[Task prompt] Your answer should be every line of the records that contains the word "istruzione".

[Dataset]
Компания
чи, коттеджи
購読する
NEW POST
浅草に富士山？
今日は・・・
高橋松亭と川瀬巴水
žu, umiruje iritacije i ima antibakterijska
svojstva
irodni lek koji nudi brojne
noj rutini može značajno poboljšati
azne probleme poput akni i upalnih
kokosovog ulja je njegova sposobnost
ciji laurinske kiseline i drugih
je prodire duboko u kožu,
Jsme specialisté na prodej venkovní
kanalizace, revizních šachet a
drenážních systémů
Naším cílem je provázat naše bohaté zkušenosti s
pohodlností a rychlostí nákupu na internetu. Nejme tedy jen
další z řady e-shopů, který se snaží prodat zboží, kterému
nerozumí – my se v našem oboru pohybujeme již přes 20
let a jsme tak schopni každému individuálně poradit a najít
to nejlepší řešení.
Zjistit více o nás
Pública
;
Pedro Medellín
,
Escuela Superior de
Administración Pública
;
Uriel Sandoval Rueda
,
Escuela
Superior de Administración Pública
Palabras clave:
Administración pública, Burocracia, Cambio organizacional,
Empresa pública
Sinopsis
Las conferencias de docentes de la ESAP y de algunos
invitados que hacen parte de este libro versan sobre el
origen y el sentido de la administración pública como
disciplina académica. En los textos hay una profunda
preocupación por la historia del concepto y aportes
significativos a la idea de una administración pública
* * *
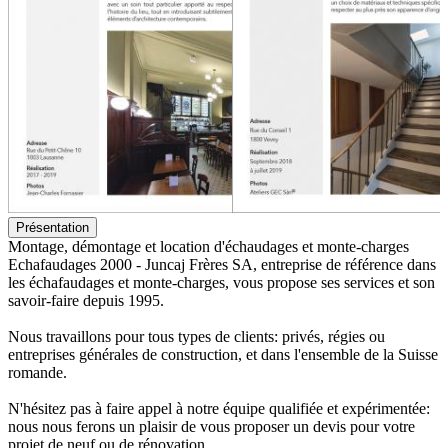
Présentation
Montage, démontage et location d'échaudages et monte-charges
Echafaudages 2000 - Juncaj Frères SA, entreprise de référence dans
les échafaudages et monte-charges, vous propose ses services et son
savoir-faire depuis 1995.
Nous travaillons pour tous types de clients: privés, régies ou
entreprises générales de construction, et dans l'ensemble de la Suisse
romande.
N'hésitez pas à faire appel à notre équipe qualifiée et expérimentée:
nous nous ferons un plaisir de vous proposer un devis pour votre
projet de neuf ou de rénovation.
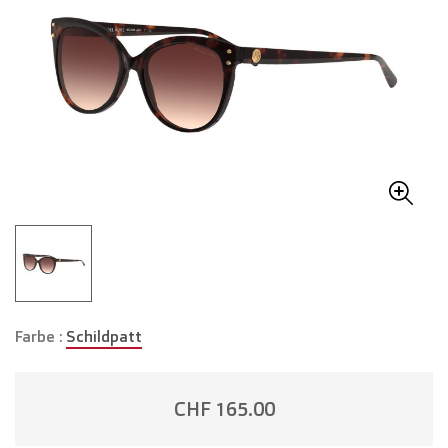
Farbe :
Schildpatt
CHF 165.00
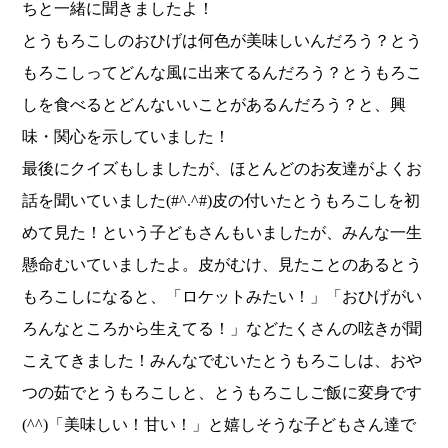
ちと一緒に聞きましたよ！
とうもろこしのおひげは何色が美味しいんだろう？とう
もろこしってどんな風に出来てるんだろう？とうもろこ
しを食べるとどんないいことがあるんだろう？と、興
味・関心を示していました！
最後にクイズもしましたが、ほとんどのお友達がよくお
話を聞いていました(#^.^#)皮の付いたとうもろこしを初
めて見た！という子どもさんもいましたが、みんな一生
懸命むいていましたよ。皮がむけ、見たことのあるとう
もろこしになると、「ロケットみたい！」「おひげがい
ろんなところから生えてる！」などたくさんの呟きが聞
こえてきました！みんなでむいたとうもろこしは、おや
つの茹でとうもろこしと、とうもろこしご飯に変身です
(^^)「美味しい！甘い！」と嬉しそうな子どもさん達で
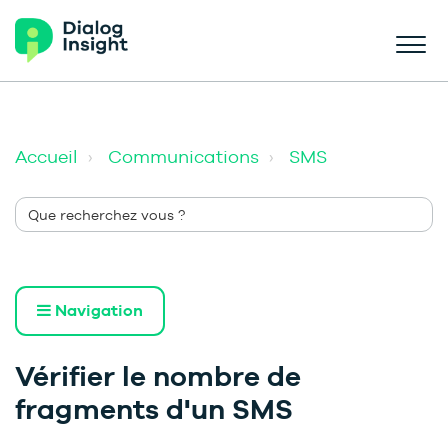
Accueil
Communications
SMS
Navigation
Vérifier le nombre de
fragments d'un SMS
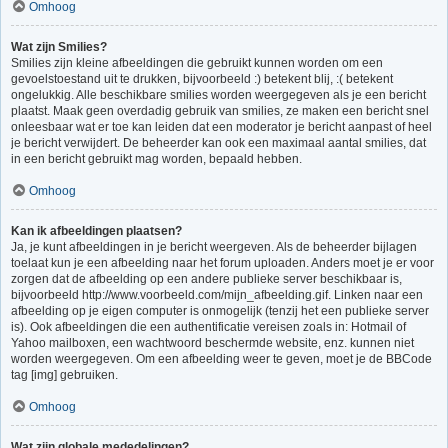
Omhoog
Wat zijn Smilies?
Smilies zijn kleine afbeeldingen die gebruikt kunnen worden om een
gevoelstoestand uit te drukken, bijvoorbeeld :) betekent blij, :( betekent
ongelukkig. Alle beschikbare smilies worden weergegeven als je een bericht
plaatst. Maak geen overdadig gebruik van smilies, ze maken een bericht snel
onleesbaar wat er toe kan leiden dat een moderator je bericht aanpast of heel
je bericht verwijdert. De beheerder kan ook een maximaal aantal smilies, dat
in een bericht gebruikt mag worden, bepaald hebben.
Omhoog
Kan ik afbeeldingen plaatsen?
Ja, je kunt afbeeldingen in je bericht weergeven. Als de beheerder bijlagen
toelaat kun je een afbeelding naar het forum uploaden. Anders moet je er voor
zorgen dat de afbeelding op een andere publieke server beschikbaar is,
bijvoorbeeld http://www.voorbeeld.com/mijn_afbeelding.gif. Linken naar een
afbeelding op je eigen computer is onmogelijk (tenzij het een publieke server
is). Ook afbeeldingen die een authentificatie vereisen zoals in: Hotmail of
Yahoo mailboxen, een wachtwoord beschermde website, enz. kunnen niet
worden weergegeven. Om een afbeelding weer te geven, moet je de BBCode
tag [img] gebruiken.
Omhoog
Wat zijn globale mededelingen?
---
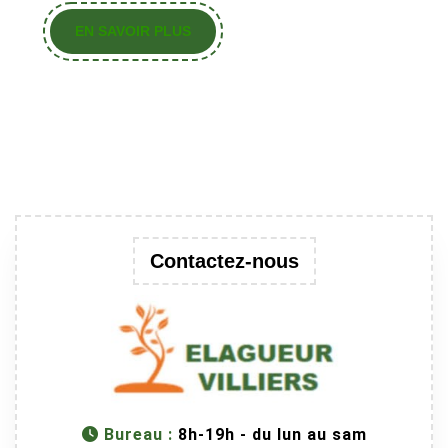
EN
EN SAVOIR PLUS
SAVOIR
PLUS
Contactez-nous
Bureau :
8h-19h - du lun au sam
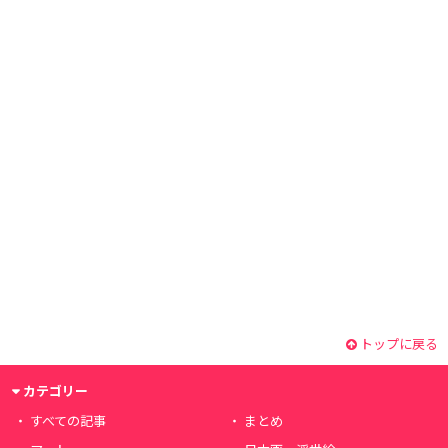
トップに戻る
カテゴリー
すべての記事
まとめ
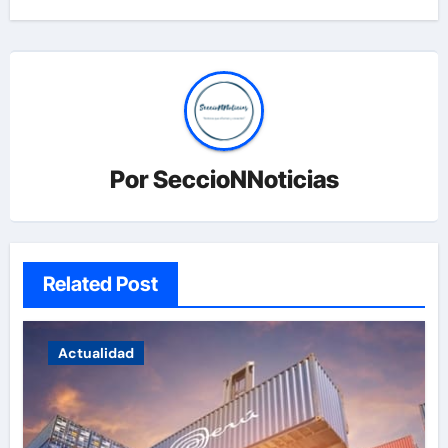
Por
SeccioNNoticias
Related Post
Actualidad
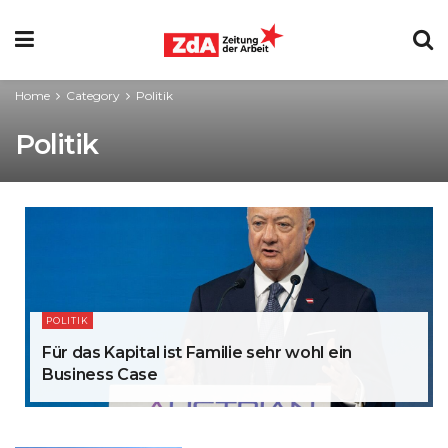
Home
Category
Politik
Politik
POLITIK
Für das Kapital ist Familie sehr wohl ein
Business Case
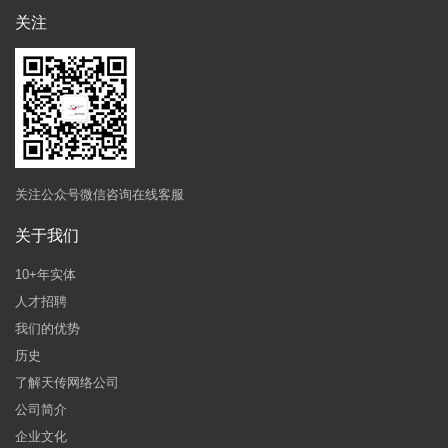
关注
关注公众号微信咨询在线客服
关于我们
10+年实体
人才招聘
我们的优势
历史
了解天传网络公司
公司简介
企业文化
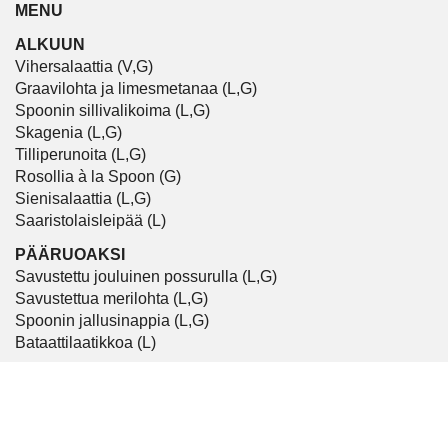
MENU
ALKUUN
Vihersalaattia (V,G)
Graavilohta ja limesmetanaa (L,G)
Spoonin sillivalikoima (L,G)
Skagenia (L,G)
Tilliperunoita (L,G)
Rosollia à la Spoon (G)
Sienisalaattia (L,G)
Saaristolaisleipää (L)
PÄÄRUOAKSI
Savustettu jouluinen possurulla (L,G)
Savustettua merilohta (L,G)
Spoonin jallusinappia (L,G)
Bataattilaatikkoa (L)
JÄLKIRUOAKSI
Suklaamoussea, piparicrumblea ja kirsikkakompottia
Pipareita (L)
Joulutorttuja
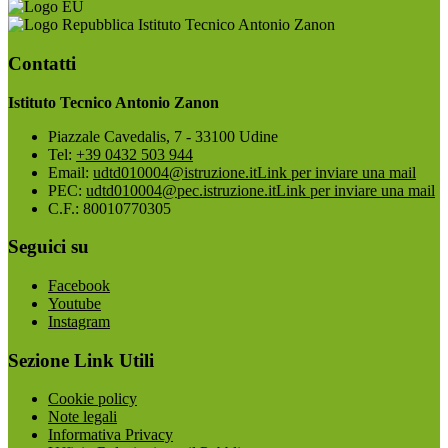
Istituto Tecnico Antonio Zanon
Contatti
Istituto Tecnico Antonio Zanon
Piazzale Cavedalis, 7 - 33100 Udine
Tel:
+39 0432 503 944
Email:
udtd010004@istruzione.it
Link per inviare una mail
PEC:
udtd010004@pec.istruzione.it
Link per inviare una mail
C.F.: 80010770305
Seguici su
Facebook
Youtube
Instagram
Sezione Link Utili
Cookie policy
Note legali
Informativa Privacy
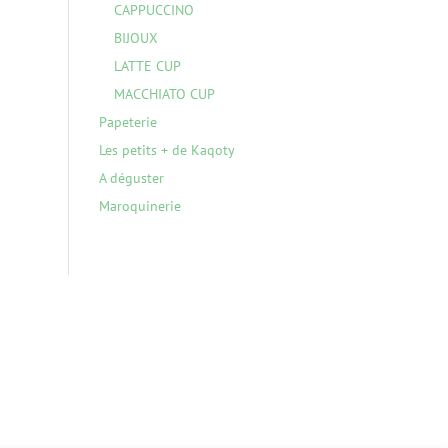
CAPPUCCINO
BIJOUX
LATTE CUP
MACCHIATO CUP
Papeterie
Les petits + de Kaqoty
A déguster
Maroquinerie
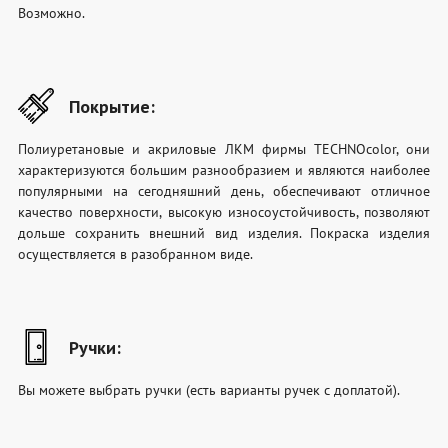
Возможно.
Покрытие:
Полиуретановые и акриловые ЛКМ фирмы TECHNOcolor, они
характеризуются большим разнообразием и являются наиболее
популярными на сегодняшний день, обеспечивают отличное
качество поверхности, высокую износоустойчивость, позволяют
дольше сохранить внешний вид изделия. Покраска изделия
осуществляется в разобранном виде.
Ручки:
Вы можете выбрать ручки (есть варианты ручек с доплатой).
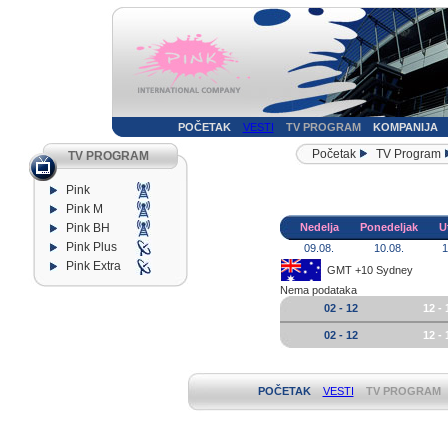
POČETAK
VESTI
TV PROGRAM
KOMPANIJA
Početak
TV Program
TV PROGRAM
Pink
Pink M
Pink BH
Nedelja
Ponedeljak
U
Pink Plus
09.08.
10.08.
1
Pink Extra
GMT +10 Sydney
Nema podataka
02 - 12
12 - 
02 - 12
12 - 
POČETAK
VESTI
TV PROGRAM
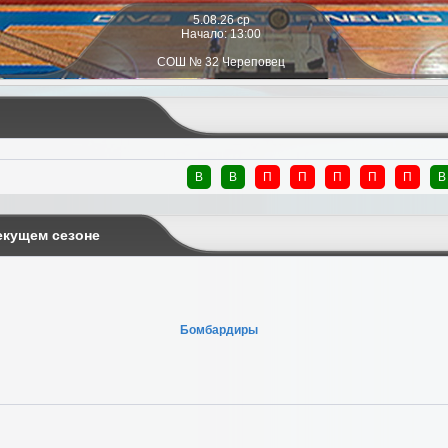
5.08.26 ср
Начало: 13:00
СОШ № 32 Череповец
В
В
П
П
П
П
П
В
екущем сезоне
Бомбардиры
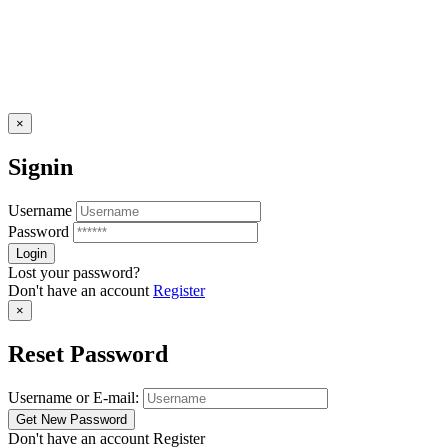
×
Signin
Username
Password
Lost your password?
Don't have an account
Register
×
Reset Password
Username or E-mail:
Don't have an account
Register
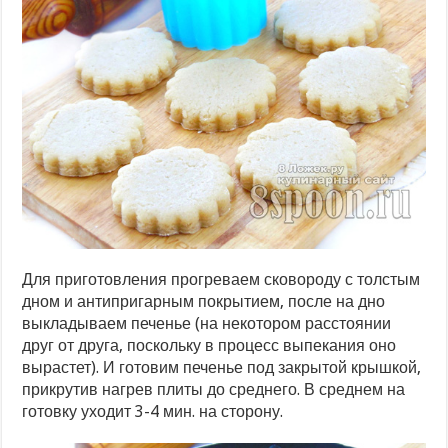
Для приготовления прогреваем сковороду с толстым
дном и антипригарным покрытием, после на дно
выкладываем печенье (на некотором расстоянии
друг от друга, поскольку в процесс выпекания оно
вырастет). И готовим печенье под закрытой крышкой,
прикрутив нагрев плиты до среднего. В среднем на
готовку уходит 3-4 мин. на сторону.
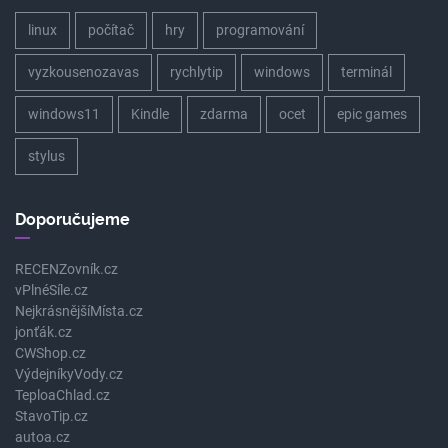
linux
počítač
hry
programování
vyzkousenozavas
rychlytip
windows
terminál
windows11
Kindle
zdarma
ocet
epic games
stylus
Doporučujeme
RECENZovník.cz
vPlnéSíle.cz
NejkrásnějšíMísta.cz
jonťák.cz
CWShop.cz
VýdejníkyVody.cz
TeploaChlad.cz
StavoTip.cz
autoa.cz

[Result]
udtd010004@istruzione.it
udtd010004@pec.istruzione.it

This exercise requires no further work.